Por Carlos Robles Nava

Entiendo y es claro que somos más coahuilense si hacemos la comparación de hace 40 a 50 años a la fecha y por tanto, los tiempos van cambiando aunque en la mayoría de los casos, para mal.

Recuerdo en mis primeros años de juventud como se provocaba morbo, pero a la vez el “escándalo” que se armaba cuando se exhibía una película e igual que un espectáculo en vivo en cuyas funciones en vez de taparse los ojos los adolescentes de esa época, los abríamos más.

Empezaban a llegar a México, las películas italianas o francesas, con actrices que se quitaban el sostén o brasier no más de uno o dos minutos de los 80 o 90 que duraba el film y la “raza” o sea yo y mis amigos, salíamos de la sala cinematográfica asombrados y “entusiasmados”.

Pasaron no muchos años y los desnudos vinieron después de artistas mexicanas y esto fue desatando la fiebre sin importar el origen de la película y de la o las artistas protagonistas.

Sin embargo, de una u otra manera había un mayor concepto de la moralidad que llevó a la restricción de acceso para ver esos films a menores de edad e inclusive el portero de entrada de la sala cinematográfica exigía la presentación de la cartilla para comprobar la edad, pues en mis tiempos no existía la famosa credencial del IFE, hoy en la actualidad INE.

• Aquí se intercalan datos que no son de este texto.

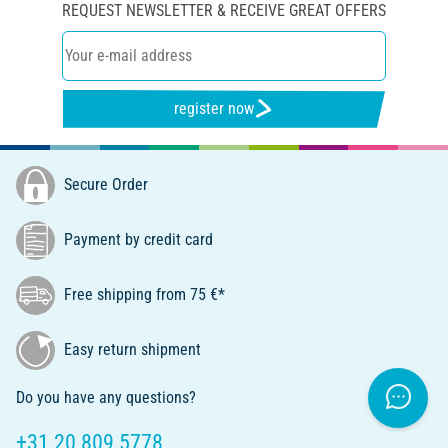
REQUEST NEWSLETTER & RECEIVE GREAT OFFERS
register now
Secure Order
Payment by credit card
Free shipping from 75 €*
Easy return shipment
Do you have any questions?
+31 20 809 5778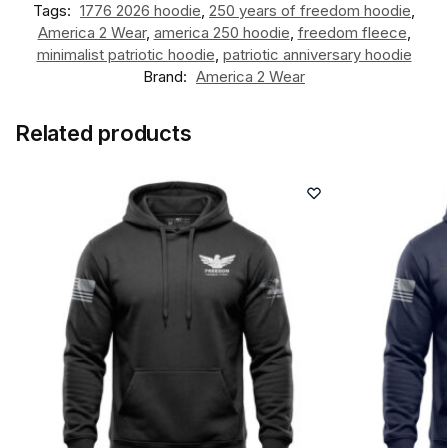
Tags:
1776 2026 hoodie
,
250 years of freedom hoodie
,
America 2 Wear
,
america 250 hoodie
,
freedom fleece
,
minimalist patriotic hoodie
,
patriotic anniversary hoodie
Brand:
America 2 Wear
Related products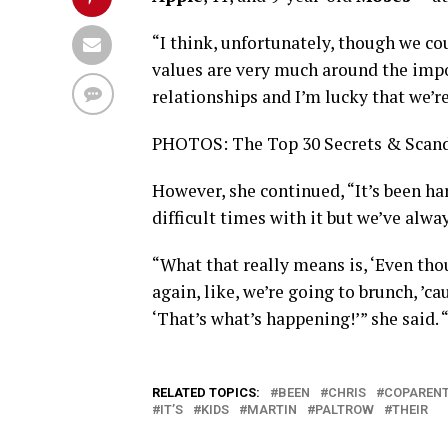
“I think, unfortunately, though we cou
values are very much around the impo
relationships and I’m lucky that we’re
PHOTOS: The Top 30 Secrets & Scan
However, she continued, “It’s been ha
difficult times with it but we’ve alway
“What that really means is, ‘Even th
again, like, we’re going to brunch, ’ca
‘That’s what’s happening!’” she said.
RELATED TOPICS:
BEEN
CHRIS
COPARENT
IT’S
KIDS
MARTIN
PALTROW
THEIR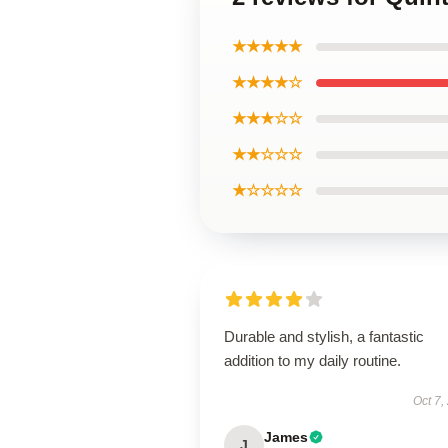
★★★★★
★★★★☆
★★★☆☆
★★☆☆☆
★☆☆☆☆
Durable and stylish, a fantastic
addition to my daily routine.
Oct 7,
James
J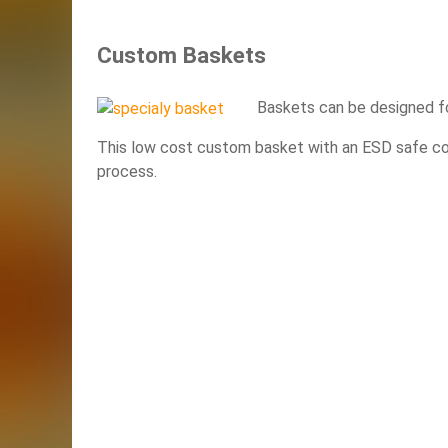
Custom Baskets
Baskets can be designed fo
This low cost custom basket with an ESD safe coat
process.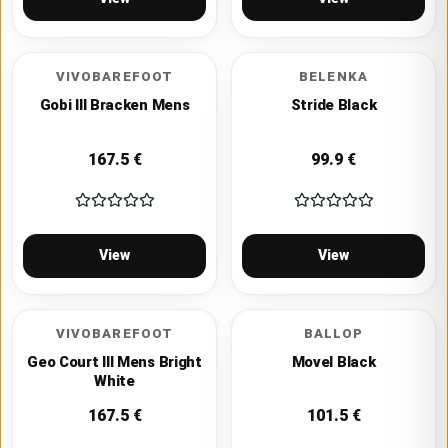
VIVOBAREFOOT
BELENKA
Gobi III Bracken Mens
Stride Black
167.5
€
99.9
€
View
View
VIVOBAREFOOT
BALLOP
Geo Court III Mens Bright
Movel Black
White
167.5
€
101.5
€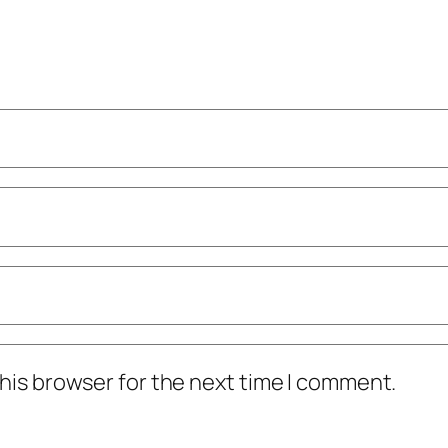
his browser for the next time I comment.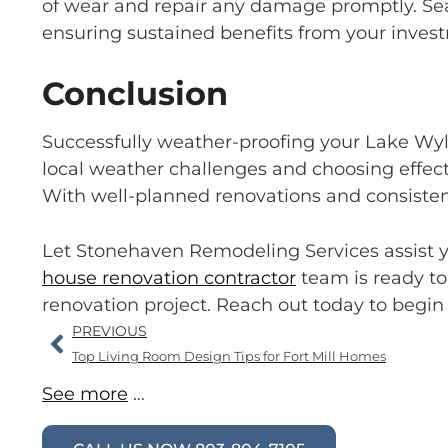
of wear and repair any damage promptly. Sea
ensuring sustained benefits from your inves
Conclusion
Successfully weather-proofing your Lake Wyl
local weather challenges and choosing effect
With well-planned renovations and consisten
Let Stonehaven Remodeling Services assist y
house renovation contractor
team is ready to
renovation project. Reach out today to begin
PREVIOUS
Top Living Room Design Tips for Fort Mill Homes
See more
…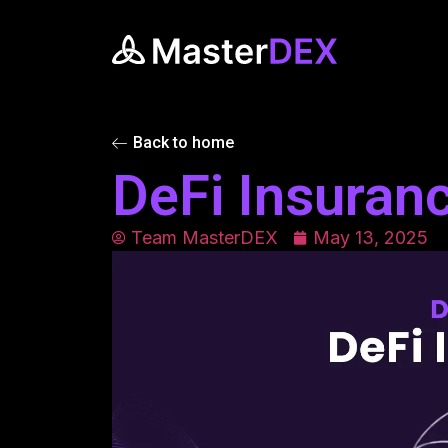
Back to home
DeFi Insuran
Team MasterDEX
May 13, 2025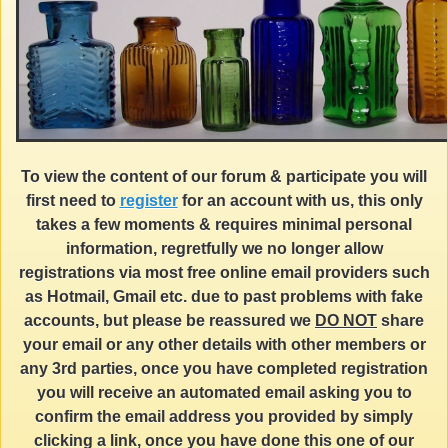
To view the content of our forum & participate you will
first need to
register
for an account with us, this only
takes a few moments & requires minimal personal
information, regretfully we no longer allow
registrations via most free online email providers such
as Hotmail, Gmail etc. due to past problems with fake
accounts, but please be reassured we
DO NOT
share
your email or any other details with other members or
any 3rd parties, once you have completed registration
you will receive an automated email asking you to
confirm the email address you provided by simply
clicking a link, once you have done this one of our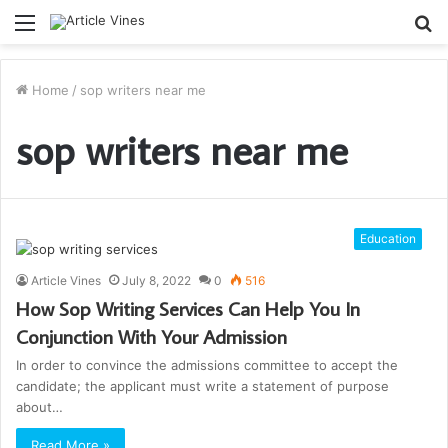
Menu
S
fo
Home
/
sop writers near me
sop writers near me
Education
Article Vines
July 8, 2022
0
516
How Sop Writing Services Can Help You In
Conjunction With Your Admission
In order to convince the admissions committee to accept the
candidate; the applicant must write a statement of purpose
about…
Read More »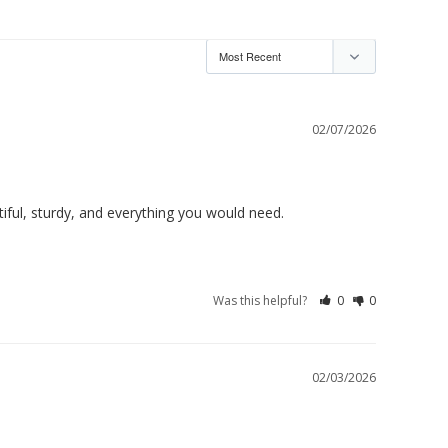
02/07/2026
ful, sturdy, and everything you would need. 

Was this helpful?
0
0
02/03/2026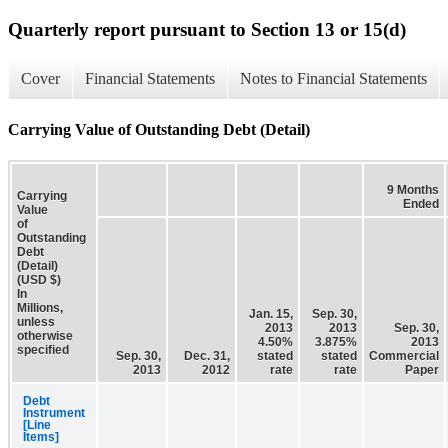
Quarterly report pursuant to Section 13 or 15(d)
Cover
Financial Statements
Notes to Financial Statements
Carrying Value of Outstanding Debt (Detail)
9 Months
Carrying
Ended
Value
of
Outstanding
Debt
(Detail)
(USD $)
In
Millions,
Jan. 15,
Sep. 30,
unless
2013
2013
Sep. 30,
otherwise
4.50%
3.875%
2013
specified
Sep. 30,
Dec. 31,
stated
stated
Commercial
2013
2012
rate
rate
Paper
Debt
Instrument
[Line
Items]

De parte de los padres, en particular de los papás había más recato y ni siquiera venía a la mente ver a un papá con su hijo ya no adolescente y mucho menos menor de edad, entrar a ver esas películas con escenas sexuales u otro tipo de desnudez.

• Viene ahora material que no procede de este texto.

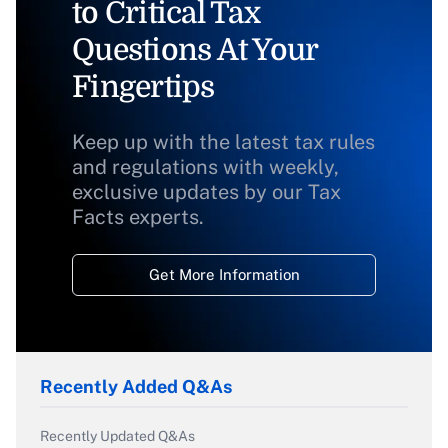
to Critical Tax
Questions At Your
Fingertips
Keep up with the latest tax rules
and regulations with weekly,
exclusive updates by our Tax
Facts experts.
Get More Information
Recently Added Q&As
Recently Updated Q&As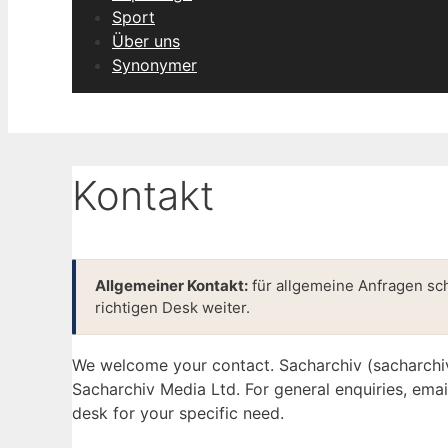
Sport
Über uns
Synonymer
Kontakt
Allgemeiner Kontakt:
für allgemeine Anfragen sc
richtigen Desk weiter.
We welcome your contact. Sacharchiv (sacharchi
Sacharchiv Media Ltd. For general enquiries, ema
desk for your specific need.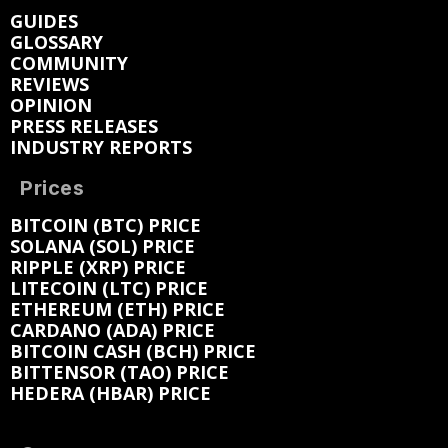
GUIDES
GLOSSARY
COMMUNITY
REVIEWS
OPINION
PRESS RELEASES
INDUSTRY REPORTS
Prices
BITCOIN (BTC) PRICE
SOLANA (SOL) PRICE
RIPPLE (XRP) PRICE
LITECOIN (LTC) PRICE
ETHEREUM (ETH) PRICE
CARDANO (ADA) PRICE
BITCOIN CASH (BCH) PRICE
BITTENSOR (TAO) PRICE
HEDERA (HBAR) PRICE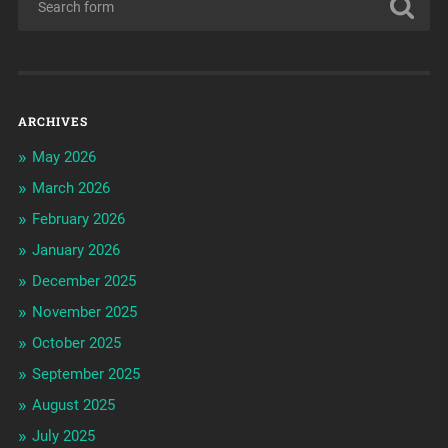
ARCHIVES
May 2026
March 2026
February 2026
January 2026
December 2025
November 2025
October 2025
September 2025
August 2025
July 2025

Los tiempos han cambiado tan radicalmente, por desgracia, que la moralidad y recato entre hijos y padres ha quedado en el pasado y tal parece que las cosas van empeorando cada vez más.

Los viejos de ahora, no fuimos “santos” y menos moralistas, simplemente que la presencia de un adulto ya no del padre, era diferente porque se le vía con respeto.

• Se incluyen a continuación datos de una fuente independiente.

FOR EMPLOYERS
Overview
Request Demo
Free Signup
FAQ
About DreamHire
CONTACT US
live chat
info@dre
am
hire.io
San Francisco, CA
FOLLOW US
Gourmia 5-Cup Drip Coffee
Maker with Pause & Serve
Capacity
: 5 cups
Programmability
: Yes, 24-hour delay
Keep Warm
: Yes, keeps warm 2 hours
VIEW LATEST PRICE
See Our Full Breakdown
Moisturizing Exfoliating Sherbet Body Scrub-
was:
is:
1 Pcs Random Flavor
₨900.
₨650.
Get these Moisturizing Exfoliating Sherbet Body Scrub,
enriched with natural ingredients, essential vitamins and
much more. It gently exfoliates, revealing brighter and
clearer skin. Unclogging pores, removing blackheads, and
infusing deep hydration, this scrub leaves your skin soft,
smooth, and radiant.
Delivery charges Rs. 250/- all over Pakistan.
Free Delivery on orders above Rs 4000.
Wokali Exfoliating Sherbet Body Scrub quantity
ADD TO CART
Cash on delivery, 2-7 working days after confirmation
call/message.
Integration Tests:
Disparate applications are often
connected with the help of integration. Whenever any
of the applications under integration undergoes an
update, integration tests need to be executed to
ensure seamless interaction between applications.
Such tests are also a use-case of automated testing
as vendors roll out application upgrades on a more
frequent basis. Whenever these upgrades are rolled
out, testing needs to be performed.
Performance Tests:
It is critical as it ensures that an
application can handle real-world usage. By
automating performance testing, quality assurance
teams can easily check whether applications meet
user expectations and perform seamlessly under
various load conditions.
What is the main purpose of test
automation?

Este domingo pasado acudí a una sala cinematográfica en donde los desnudos y malas palabras fue lo que sobró, igual que los menores de edad, particularmente jovencitas y jovencitos que no rebasaban los 12 o 13 años.

El tema fue interesante, aunque dudo que las y los chavalillos a quienes indebidamente se les permitió la entrada, le hayan entendido, pero lo que es un hecho es que vieron con placer y regocijo las escenas sexuales e íntimas que abundaron en ese film.

Desconozco si existe dentro de la estructura de las autoridades municipales, los eternos inspectores de espectáculos que en los años del pasado, se encargaban de entrar durante la función del cine que exhibía películas calificadas como para “adultos” para verificar si se encontraban menores de edad y en caso de que así fuese, no solo sacaban al menor, sino se sancionaba a los dueños de la sala cinematográfica.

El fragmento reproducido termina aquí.